Actuallly, they are doing us a favor. By speeding up the Collapse, renewal of America can thus start sooner and be faster. Cloward-Piven for MAGA.

Too bad 20,000+ sailers on the Navy will have to die. (4 carriers with 5,000 crewmembers each)
415   Patrick   2024 Apr 24, 8:35am  

https://www.coffeeandcovid.com/p/stiff-opposition-wednesday-april


Meanwhile, the Biden Administration is working diligently to ensure that Americans can enjoy an apocalyptic wasteland of economic woe. Forbes ran the story yesterday headlined, “U.S. Is Preparing To Sanction Chinese Banks Supporting Russia, Report Says.”

More sanctions! On China. Biden’s beef with the Orient ostensibly is a complaint that China keeps selling Russia ordinary, non-military commercial goods, which Russia has cleverly adapted to using in its war effort. And Biden wants it to stop. “Just don’t,” he mumbled, or unrecognizable words to that effect.

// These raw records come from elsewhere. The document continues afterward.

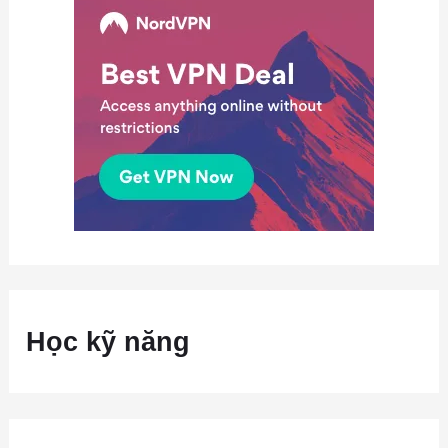
Học kỹ năng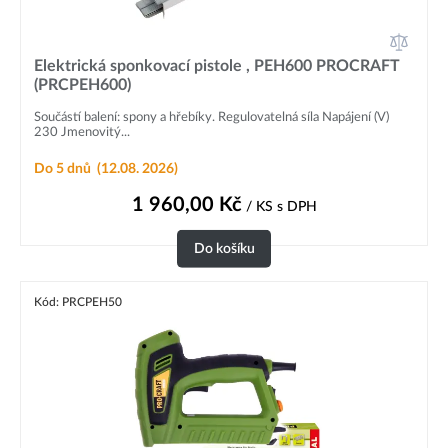
Elektrická sponkovací pistole , PEH600 PROCRAFT
(PRCPEH600)
Součástí balení: spony a hřebíky. Regulovatelná síla Napájení (V)
230 Jmenovitý...
Do 5 dnů
(12.08. 2026)
1 960,00
Kč
/ KS
s DPH
Do košíku
Kód: PRCPEH50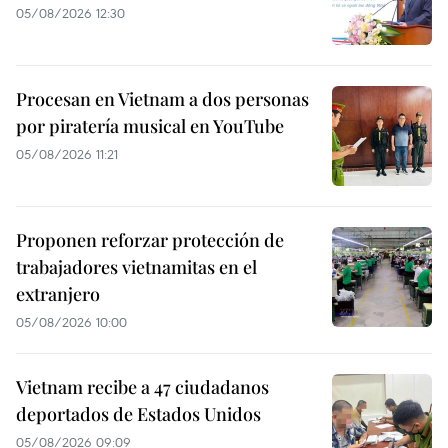
05/08/2026 12:30
Procesan en Vietnam a dos personas
por piratería musical en YouTube
05/08/2026 11:21
Proponen reforzar protección de
trabajadores vietnamitas en el
extranjero
05/08/2026 10:00
Vietnam recibe a 47 ciudadanos
deportados de Estados Unidos
05/08/2026 09:09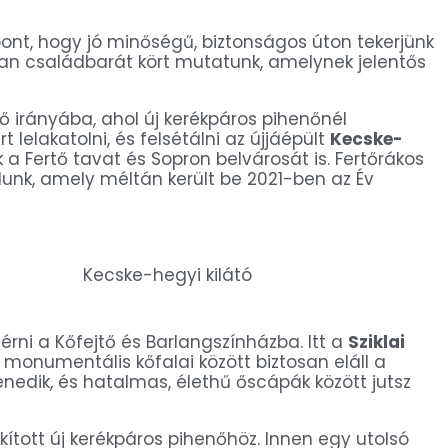
nt, hogy jó minőségű, biztonságos úton tekerjünk
Olyan családbarát kört mutatunk, amelynek jelentős
 irányába, ahol új kerékpáros pihenőnél
lelakatolni, és felsétálni az újjáépült
Kecske-
a Fertő tavat és Sopron belvárosát is. Fertőrákos
dunk, amely méltán került be 2021-ben az Év
Kecske-hegyi kilátó
ni a Kőfejtő és Barlangszínházba. Itt a
Sziklai
 monumentális kőfalai között biztosan eláll a
enedik, és hatalmas, élethű őscápák között jutsz
kított új kerékpáros pihenőhöz. Innen egy utolsó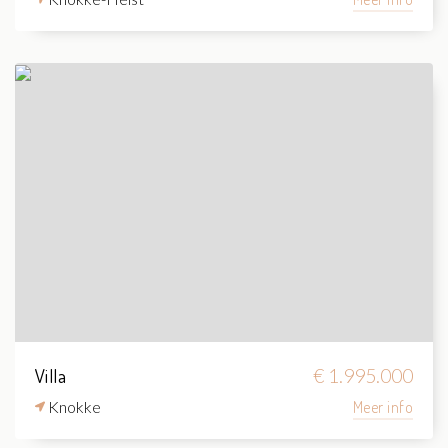
Villa
€ 1.995.000
Knokke
Meer info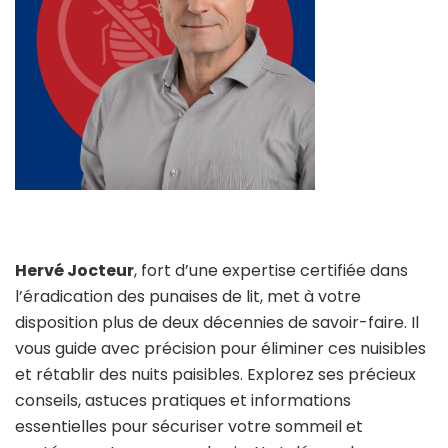
Hervé Jocteur
, fort d’une expertise certifiée dans
l’éradication des punaises de lit, met à votre
disposition plus de deux décennies de savoir-faire. Il
vous guide avec précision pour éliminer ces nuisibles
et rétablir des nuits paisibles. Explorez ses précieux
conseils, astuces pratiques et informations
essentielles pour sécuriser votre sommeil et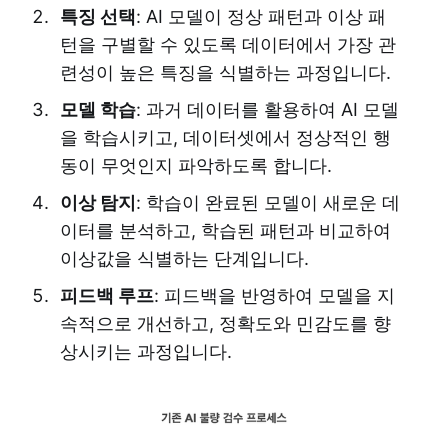
특징 선택
: AI 모델이 정상 패턴과 이상 패
턴을 구별할 수 있도록 데이터에서 가장 관
련성이 높은 특징을 식별하는 과정입니다.
모델 학습
: 과거 데이터를 활용하여 AI 모델
을 학습시키고, 데이터셋에서 정상적인 행
동이 무엇인지 파악하도록 합니다.
이상 탐지
: 학습이 완료된 모델이 새로운 데
이터를 분석하고, 학습된 패턴과 비교하여
이상값을 식별하는 단계입니다.
피드백 루프
: 피드백을 반영하여 모델을 지
속적으로 개선하고, 정확도와 민감도를 향
상시키는 과정입니다.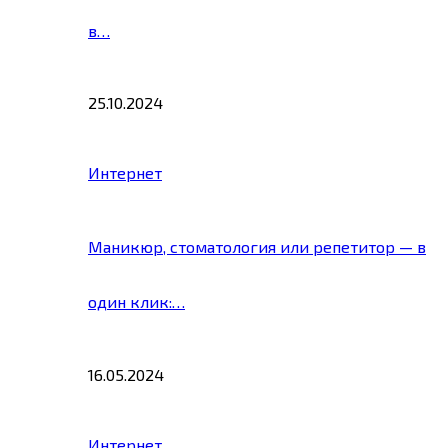
в…
25.10.2024
Интернет
Маникюр, стоматология или репетитор — в
один клик:…
16.05.2024
Интернет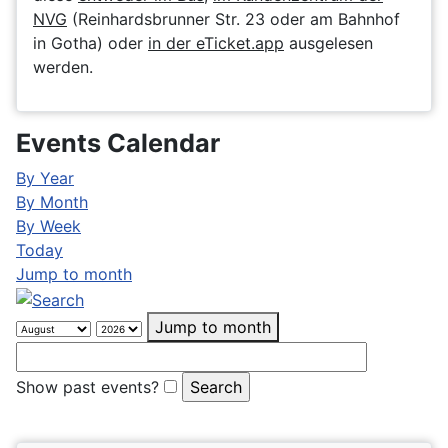
NVG
(Reinhardsbrunner Str. 23 oder am Bahnhof
in Gotha) oder
in der eTicket.app
ausgelesen
werden.
Events Calendar
By Year
By Month
By Week
Today
Jump to month
Jump to month
Show past events?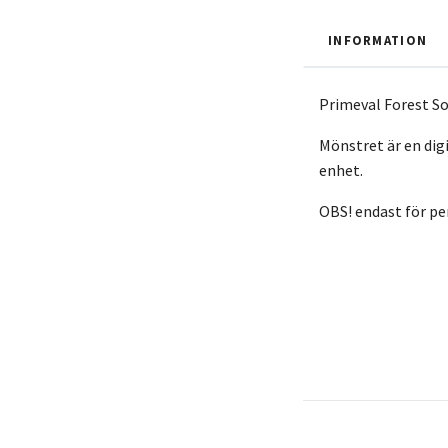
INFORMATION
Primeval Forest Soc
Mönstret är en digi
enhet.
OBS! endast för pe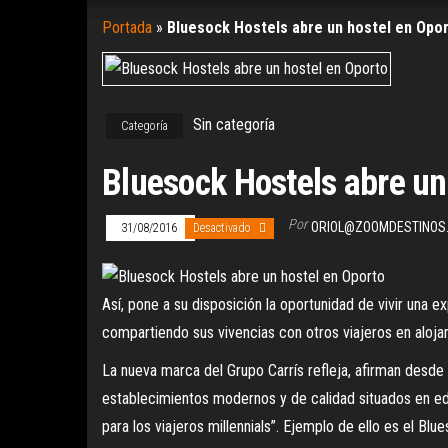
Portada
»
Bluesock Hostels abre un hostel en Opo
Sin categoría
Categoría
Bluesock Hostels abre un
Por
ORIOL@ZOOMDESTINOS
31/08/2016
Desactivado
Así, pone a su disposición la oportunidad de vivir una e
compartiendo sus vivencias con otros viajeros en aloj
La nueva marca del Grupo Carrís refleja, afirman desde 
establecimientos modernos y de calidad situados en edifi
para los viajeros millennials”. Ejemplo de ello es el B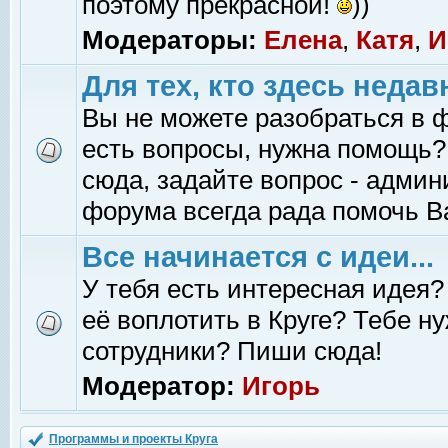
поэтому прекрасной!
))
Модераторы:
Елена
,
Катя
,
И
Для тех, кто здесь недав
Вы не можете разобраться в 
есть вопросы, нужна помощь?
сюда, задайте вопрос - адми
форума всегда рада помочь В
Все начинается с идеи...
У тебя есть интересная идея?
её воплотить в Круге? Тебе н
сотрудники? Пиши сюда!
Модератор:
Игорь
Программы и проекты Круга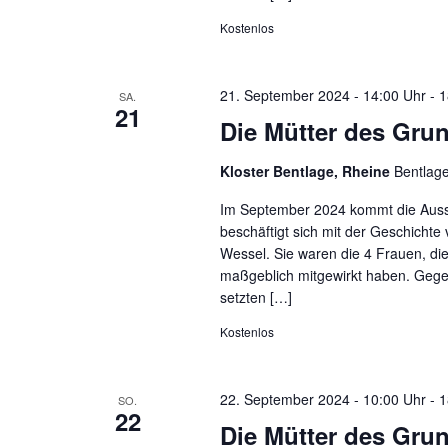
Kostenlos
21. September 2024 - 14:00 Uhr
-
1
SA.
21
Die Mütter des Gru
Kloster Bentlage, Rheine
Bentlag
Im September 2024 kommt die Ausst
beschäftigt sich mit der Geschichte
Wessel. Sie waren die 4 Frauen, d
maßgeblich mitgewirkt haben. Gege
setzten […]
Kostenlos
22. September 2024 - 10:00 Uhr
-
1
SO.
22
Die Mütter des Gru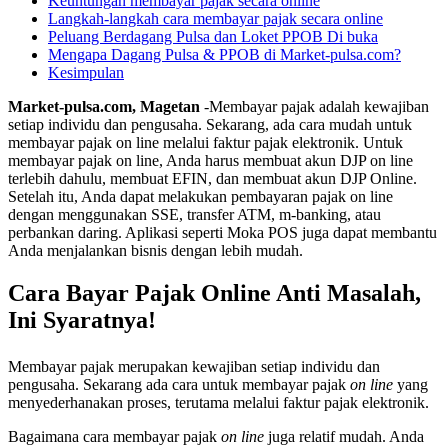
Keuntungan membayar pajak secara online
Langkah-langkah cara membayar pajak secara online
Peluang Berdagang Pulsa dan Loket PPOB Di buka
Mengapa Dagang Pulsa & PPOB di Market-pulsa.com?
Kesimpulan
Market-pulsa.com, Magetan
-Membayar pajak adalah kewajiban
setiap individu dan pengusaha. Sekarang, ada cara mudah untuk
membayar pajak on line melalui faktur pajak elektronik. Untuk
membayar pajak on line, Anda harus membuat akun DJP on line
terlebih dahulu, membuat EFIN, dan membuat akun DJP Online.
Setelah itu, Anda dapat melakukan pembayaran pajak on line
dengan menggunakan SSE, transfer ATM, m-banking, atau
perbankan daring. Aplikasi seperti Moka POS juga dapat membantu
Anda menjalankan bisnis dengan lebih mudah.
Cara Bayar Pajak Online Anti Masalah,
Ini Syaratnya!
Membayar pajak merupakan kewajiban setiap individu dan
pengusaha. Sekarang ada cara untuk membayar pajak
on line
yang
menyederhanakan proses, terutama melalui faktur pajak elektronik.
Bagaimana cara membayar pajak
on line
juga relatif mudah. Anda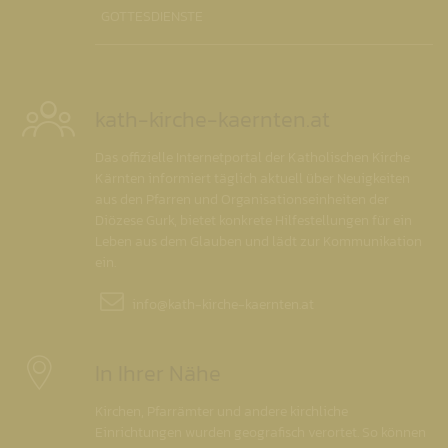
GOTTESDIENSTE
kath-kirche-kaernten.at
Das offizielle Internetportal der Katholischen Kirche
Kärnten informiert täglich aktuell über Neuigkeiten
aus den Pfarren und Organisationseinheiten der
Diözese Gurk, bietet konkrete Hilfestellungen für ein
Leben aus dem Glauben und lädt zur Kommunikation
ein.
info@
kath-kirche-kaernten.at
In Ihrer Nähe
Kirchen, Pfarrämter und andere kirchliche
Einrichtungen wurden geografisch verortet. So können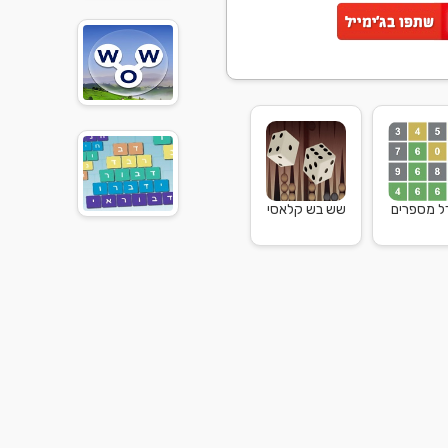
דל מספרים
שש בש קלאסי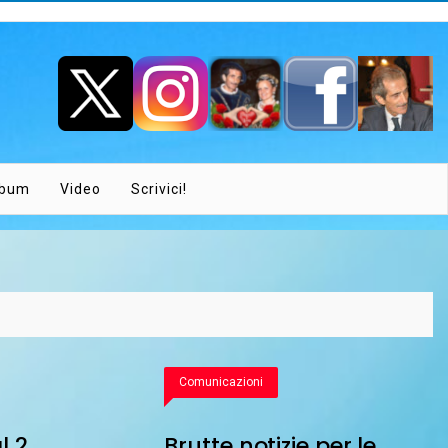
lbum
Video
Scrivici!
Comunicazioni
l 2
Brutte notizie per le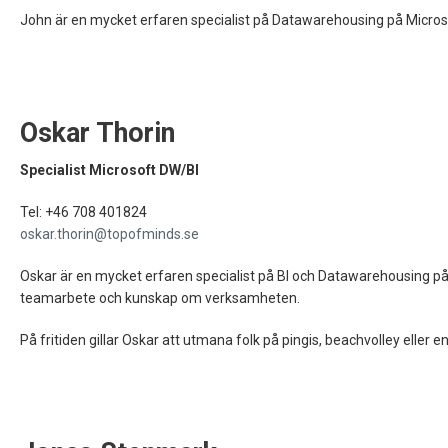
John är en mycket erfaren specialist på Datawarehousing på Micros
Oskar Thorin
Specialist Microsoft DW/BI
Tel: +46 708 401824
oskar.thorin@topofminds.se
Oskar är en mycket erfaren specialist på BI och Datawarehousing på
teamarbete och kunskap om verksamheten.
På fritiden gillar Oskar att utmana folk på pingis, beachvolley eller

So, try to follow me here, the geniuses in Biden’s Administration have come up with a brilliant plan. Right as China and Russia are trying to get their own international financial system off the ground, Biden is threatening to cut off China’s banks from the U.S.’s international financial system.

The predictable result will be China accelerating its BRICS program. Is Biden trying to help BRICS replace the dollar? That’s an honest question.

Anyway, can somebody explain to me why, after sanctions worked so well with Russia, we’re looking to do the same thing to China?
416   DemocratsAreTotallyFucked   2024 Apr 24, 9:32am  

Patrick says

The predictable result will be China accelerating its BRICS program. Is Biden trying to help BRICS replace the dollar? That’s an honest question.


Repeat after me:

BRICS IS BULLSHIT
BRICS IS BULLSHIT
BRICS IS BULLSHIT
BRICS IS BULLSHIT
BRICS IS BULLSHIT

Even SA, India and China formally declared at last year's BRICS confab in Johannesburg that they have no intention of replacing the USD.

Only Russia is really pushing the true BRICS mantra. As should be expected.

So anything you read that refers BRICS to sell you on a point is bullshit too.
418   RWSGFY   2024 Jun 14, 8:02am  

Following the announcement about new US sanctions against Russia, one of Russian banks has changed its exchange rate drastically.

The bank will buy US dollars for 50 rubles/dollar and will sell them for 200 rubles per dollar.